-- Task description --
Each line below must be transcribed with no word changed.

(Stored data)

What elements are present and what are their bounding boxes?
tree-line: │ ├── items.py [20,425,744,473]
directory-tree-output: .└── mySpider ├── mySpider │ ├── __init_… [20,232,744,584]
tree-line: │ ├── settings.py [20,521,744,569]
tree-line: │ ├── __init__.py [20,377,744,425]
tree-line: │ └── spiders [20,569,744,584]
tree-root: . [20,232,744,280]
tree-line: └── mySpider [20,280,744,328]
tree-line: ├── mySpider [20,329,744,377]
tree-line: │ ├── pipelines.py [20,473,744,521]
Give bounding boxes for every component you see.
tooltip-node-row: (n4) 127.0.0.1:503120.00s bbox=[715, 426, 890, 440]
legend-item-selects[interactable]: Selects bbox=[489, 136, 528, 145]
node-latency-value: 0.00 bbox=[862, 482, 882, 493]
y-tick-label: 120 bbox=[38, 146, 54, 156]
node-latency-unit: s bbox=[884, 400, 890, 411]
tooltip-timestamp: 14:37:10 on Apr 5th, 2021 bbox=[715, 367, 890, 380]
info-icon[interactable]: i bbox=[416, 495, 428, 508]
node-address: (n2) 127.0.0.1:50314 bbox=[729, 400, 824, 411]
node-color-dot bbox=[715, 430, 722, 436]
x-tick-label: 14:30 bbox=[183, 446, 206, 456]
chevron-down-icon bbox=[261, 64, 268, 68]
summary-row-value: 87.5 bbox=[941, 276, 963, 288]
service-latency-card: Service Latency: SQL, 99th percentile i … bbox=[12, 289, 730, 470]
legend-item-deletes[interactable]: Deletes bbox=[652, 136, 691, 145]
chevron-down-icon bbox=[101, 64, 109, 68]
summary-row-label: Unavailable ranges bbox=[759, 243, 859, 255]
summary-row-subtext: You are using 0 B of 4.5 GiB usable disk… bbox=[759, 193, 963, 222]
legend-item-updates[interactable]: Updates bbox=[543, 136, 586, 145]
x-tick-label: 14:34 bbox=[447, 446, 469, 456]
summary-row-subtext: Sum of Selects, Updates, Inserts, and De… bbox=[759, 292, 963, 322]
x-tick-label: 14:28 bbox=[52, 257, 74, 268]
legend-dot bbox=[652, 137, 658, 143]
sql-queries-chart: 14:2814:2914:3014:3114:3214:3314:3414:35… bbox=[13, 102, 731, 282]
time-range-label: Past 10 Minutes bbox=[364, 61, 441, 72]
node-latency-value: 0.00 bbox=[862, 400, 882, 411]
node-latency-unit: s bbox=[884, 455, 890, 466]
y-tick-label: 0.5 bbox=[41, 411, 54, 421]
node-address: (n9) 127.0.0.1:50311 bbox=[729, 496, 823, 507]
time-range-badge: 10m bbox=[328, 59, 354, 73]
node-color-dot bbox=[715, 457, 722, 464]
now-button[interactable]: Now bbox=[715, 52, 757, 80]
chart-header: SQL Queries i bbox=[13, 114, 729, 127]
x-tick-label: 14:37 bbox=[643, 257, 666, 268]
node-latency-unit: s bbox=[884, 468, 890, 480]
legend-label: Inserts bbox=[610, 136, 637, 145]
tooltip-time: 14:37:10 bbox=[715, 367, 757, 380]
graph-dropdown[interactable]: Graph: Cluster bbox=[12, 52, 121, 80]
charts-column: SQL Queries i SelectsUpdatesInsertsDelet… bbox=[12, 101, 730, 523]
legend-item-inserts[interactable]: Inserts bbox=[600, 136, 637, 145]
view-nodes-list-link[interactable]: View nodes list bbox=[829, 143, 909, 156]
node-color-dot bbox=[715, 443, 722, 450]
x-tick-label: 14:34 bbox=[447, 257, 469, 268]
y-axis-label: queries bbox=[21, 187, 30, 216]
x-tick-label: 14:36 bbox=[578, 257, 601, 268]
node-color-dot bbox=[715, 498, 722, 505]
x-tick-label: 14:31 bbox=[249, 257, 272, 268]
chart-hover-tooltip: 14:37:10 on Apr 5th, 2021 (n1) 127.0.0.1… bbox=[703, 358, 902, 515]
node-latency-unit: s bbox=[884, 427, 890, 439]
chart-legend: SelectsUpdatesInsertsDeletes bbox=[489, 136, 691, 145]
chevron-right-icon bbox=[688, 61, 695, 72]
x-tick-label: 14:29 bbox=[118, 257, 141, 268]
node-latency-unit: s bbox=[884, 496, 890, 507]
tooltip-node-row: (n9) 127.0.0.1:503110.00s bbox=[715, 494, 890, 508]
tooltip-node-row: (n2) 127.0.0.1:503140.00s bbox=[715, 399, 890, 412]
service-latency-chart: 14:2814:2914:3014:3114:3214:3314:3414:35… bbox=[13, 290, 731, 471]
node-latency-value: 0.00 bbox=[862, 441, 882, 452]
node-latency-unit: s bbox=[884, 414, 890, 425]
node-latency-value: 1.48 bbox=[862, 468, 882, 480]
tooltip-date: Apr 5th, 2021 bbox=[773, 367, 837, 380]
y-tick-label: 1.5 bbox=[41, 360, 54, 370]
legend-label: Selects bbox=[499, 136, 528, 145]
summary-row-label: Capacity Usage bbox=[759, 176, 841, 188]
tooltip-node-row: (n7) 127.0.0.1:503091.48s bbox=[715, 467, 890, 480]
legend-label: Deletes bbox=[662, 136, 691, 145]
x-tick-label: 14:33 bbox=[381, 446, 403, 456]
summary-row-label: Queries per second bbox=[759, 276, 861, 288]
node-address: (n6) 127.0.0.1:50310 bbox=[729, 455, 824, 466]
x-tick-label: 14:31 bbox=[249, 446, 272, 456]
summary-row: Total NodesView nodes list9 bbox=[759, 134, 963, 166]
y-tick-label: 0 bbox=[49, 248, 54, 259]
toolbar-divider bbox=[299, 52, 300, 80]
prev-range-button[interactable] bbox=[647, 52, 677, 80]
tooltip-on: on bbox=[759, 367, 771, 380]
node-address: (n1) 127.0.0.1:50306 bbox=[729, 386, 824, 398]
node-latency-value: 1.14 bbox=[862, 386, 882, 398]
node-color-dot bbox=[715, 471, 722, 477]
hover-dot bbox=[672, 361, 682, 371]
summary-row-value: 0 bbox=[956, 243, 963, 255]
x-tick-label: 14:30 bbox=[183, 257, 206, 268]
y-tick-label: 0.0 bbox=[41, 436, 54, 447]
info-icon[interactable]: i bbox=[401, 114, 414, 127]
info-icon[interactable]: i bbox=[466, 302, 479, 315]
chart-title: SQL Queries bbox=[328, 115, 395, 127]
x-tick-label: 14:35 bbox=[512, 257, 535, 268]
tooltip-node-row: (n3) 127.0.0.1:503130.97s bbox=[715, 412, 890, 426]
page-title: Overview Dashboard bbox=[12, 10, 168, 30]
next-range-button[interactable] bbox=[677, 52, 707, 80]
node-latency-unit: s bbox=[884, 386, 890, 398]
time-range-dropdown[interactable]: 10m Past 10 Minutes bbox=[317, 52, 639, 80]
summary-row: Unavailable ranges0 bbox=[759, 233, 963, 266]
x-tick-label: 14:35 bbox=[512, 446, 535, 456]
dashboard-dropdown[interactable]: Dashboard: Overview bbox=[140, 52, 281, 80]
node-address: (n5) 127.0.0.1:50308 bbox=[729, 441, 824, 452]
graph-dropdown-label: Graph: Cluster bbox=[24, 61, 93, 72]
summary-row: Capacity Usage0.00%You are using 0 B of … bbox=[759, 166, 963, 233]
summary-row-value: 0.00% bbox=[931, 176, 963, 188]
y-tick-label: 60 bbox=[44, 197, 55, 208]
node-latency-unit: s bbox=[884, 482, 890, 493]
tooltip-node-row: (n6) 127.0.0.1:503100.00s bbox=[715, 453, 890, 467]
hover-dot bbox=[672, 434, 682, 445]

-- Reply --
What elements are present and what are their bounding boxes?
tree-line: │ ├── items.py [20,425,744,473]
directory-tree-output: .└── mySpider ├── mySpider │ ├── __init_… [20,232,744,584]
tree-line: │ ├── settings.py [20,521,744,569]
tree-line: │ ├── __init__.py [20,377,744,425]
tree-line: │ └── spiders [20,569,744,584]
tree-root: . [20,232,744,280]
tree-line: └── mySpider [20,280,744,328]
tree-line: ├── mySpider [20,329,744,377]
tree-line: │ ├── pipelines.py [20,473,744,521]
Give bounding boxes for every component you see.
tooltip-node-row: (n4) 127.0.0.1:503120.00s bbox=[715, 426, 890, 440]
legend-item-selects[interactable]: Selects bbox=[489, 136, 528, 145]
node-latency-value: 0.00 bbox=[862, 482, 882, 493]
y-tick-label: 120 bbox=[38, 146, 54, 156]
node-latency-unit: s bbox=[884, 400, 890, 411]
tooltip-timestamp: 14:37:10 on Apr 5th, 2021 bbox=[715, 367, 890, 380]
info-icon[interactable]: i bbox=[416, 495, 428, 508]
node-address: (n2) 127.0.0.1:50314 bbox=[729, 400, 824, 411]
node-color-dot bbox=[715, 430, 722, 436]
x-tick-label: 14:30 bbox=[183, 446, 206, 456]
chevron-down-icon bbox=[261, 64, 268, 68]
summary-row-value: 87.5 bbox=[941, 276, 963, 288]
service-latency-card: Service Latency: SQL, 99th percentile i … bbox=[12, 289, 730, 470]
legend-item-deletes[interactable]: Deletes bbox=[652, 136, 691, 145]
chevron-down-icon bbox=[101, 64, 109, 68]
summary-row-label: Unavailable ranges bbox=[759, 243, 859, 255]
summary-row-subtext: You are using 0 B of 4.5 GiB usable disk… bbox=[759, 193, 963, 222]
legend-item-updates[interactable]: Updates bbox=[543, 136, 586, 145]
x-tick-label: 14:34 bbox=[447, 446, 469, 456]
summary-row-subtext: Sum of Selects, Updates, Inserts, and De… bbox=[759, 292, 963, 322]
x-tick-label: 14:28 bbox=[52, 257, 74, 268]
legend-dot bbox=[652, 137, 658, 143]
sql-queries-chart: 14:2814:2914:3014:3114:3214:3314:3414:35… bbox=[13, 102, 731, 282]
time-range-label: Past 10 Minutes bbox=[364, 61, 441, 72]
node-latency-value: 0.00 bbox=[862, 400, 882, 411]
node-latency-unit: s bbox=[884, 455, 890, 466]
y-tick-label: 0.5 bbox=[41, 411, 54, 421]
node-address: (n9) 127.0.0.1:50311 bbox=[729, 496, 823, 507]
time-range-badge: 10m bbox=[328, 59, 354, 73]
node-color-dot bbox=[715, 457, 722, 464]
now-button[interactable]: Now bbox=[715, 52, 757, 80]
chart-header: SQL Queries i bbox=[13, 114, 729, 127]
x-tick-label: 14:37 bbox=[643, 257, 666, 268]
node-latency-unit: s bbox=[884, 468, 890, 480]
legend-label: Inserts bbox=[610, 136, 637, 145]
tooltip-time: 14:37:10 bbox=[715, 367, 757, 380]
graph-dropdown[interactable]: Graph: Cluster bbox=[12, 52, 121, 80]
charts-column: SQL Queries i SelectsUpdatesInsertsDelet… bbox=[12, 101, 730, 523]
legend-item-inserts[interactable]: Inserts bbox=[600, 136, 637, 145]
view-nodes-list-link[interactable]: View nodes list bbox=[829, 143, 909, 156]
node-color-dot bbox=[715, 443, 722, 450]
x-tick-label: 14:34 bbox=[447, 257, 469, 268]
y-axis-label: queries bbox=[21, 187, 30, 216]
x-tick-label: 14:36 bbox=[578, 257, 601, 268]
node-color-dot bbox=[715, 498, 722, 505]
x-tick-label: 14:31 bbox=[249, 257, 272, 268]
chart-hover-tooltip: 14:37:10 on Apr 5th, 2021 (n1) 127.0.0.1… bbox=[703, 358, 902, 515]
node-latency-unit: s bbox=[884, 427, 890, 439]
chart-legend: SelectsUpdatesInsertsDeletes bbox=[489, 136, 691, 145]
chevron-right-icon bbox=[688, 61, 695, 72]
x-tick-label: 14:29 bbox=[118, 257, 141, 268]
node-latency-unit: s bbox=[884, 496, 890, 507]
tooltip-node-row: (n9) 127.0.0.1:503110.00s bbox=[715, 494, 890, 508]
tooltip-node-row: (n2) 127.0.0.1:503140.00s bbox=[715, 399, 890, 412]
service-latency-chart: 14:2814:2914:3014:3114:3214:3314:3414:35… bbox=[13, 290, 731, 471]
node-latency-value: 0.00 bbox=[862, 441, 882, 452]
node-latency-unit: s bbox=[884, 414, 890, 425]
node-latency-value: 1.48 bbox=[862, 468, 882, 480]
tooltip-date: Apr 5th, 2021 bbox=[773, 367, 837, 380]
y-tick-label: 1.5 bbox=[41, 360, 54, 370]
legend-label: Selects bbox=[499, 136, 528, 145]
summary-row-label: Capacity Usage bbox=[759, 176, 841, 188]
tooltip-node-row: (n7) 127.0.0.1:503091.48s bbox=[715, 467, 890, 480]
legend-label: Deletes bbox=[662, 136, 691, 145]
x-tick-label: 14:33 bbox=[381, 446, 403, 456]
summary-row-label: Queries per second bbox=[759, 276, 861, 288]
node-address: (n6) 127.0.0.1:50310 bbox=[729, 455, 824, 466]
x-tick-label: 14:31 bbox=[249, 446, 272, 456]
summary-row: Total NodesView nodes list9 bbox=[759, 134, 963, 166]
y-tick-label: 0 bbox=[49, 248, 54, 259]
toolbar-divider bbox=[299, 52, 300, 80]
prev-range-button[interactable] bbox=[647, 52, 677, 80]
tooltip-on: on bbox=[759, 367, 771, 380]
node-address: (n1) 127.0.0.1:50306 bbox=[729, 386, 824, 398]
node-latency-value: 1.14 bbox=[862, 386, 882, 398]
node-color-dot bbox=[715, 471, 722, 477]
hover-dot bbox=[672, 361, 682, 371]
summary-row-value: 0 bbox=[956, 243, 963, 255]
x-tick-label: 14:30 bbox=[183, 257, 206, 268]
y-tick-label: 0.0 bbox=[41, 436, 54, 447]
info-icon[interactable]: i bbox=[401, 114, 414, 127]
info-icon[interactable]: i bbox=[466, 302, 479, 315]
chart-title: SQL Queries bbox=[328, 115, 395, 127]
x-tick-label: 14:35 bbox=[512, 257, 535, 268]
tooltip-node-row: (n3) 127.0.0.1:503130.97s bbox=[715, 412, 890, 426]
page-title: Overview Dashboard bbox=[12, 10, 168, 30]
next-range-button[interactable] bbox=[677, 52, 707, 80]
node-latency-unit: s bbox=[884, 386, 890, 398]
time-range-dropdown[interactable]: 10m Past 10 Minutes bbox=[317, 52, 639, 80]
summary-row: Unavailable ranges0 bbox=[759, 233, 963, 266]
x-tick-label: 14:35 bbox=[512, 446, 535, 456]
dashboard-dropdown[interactable]: Dashboard: Overview bbox=[140, 52, 281, 80]
node-address: (n5) 127.0.0.1:50308 bbox=[729, 441, 824, 452]
graph-dropdown-label: Graph: Cluster bbox=[24, 61, 93, 72]
summary-row: Capacity Usage0.00%You are using 0 B of … bbox=[759, 166, 963, 233]
summary-row-value: 0.00% bbox=[931, 176, 963, 188]
y-tick-label: 60 bbox=[44, 197, 55, 208]
node-latency-unit: s bbox=[884, 482, 890, 493]
tooltip-node-row: (n6) 127.0.0.1:503100.00s bbox=[715, 453, 890, 467]
hover-dot bbox=[672, 434, 682, 445]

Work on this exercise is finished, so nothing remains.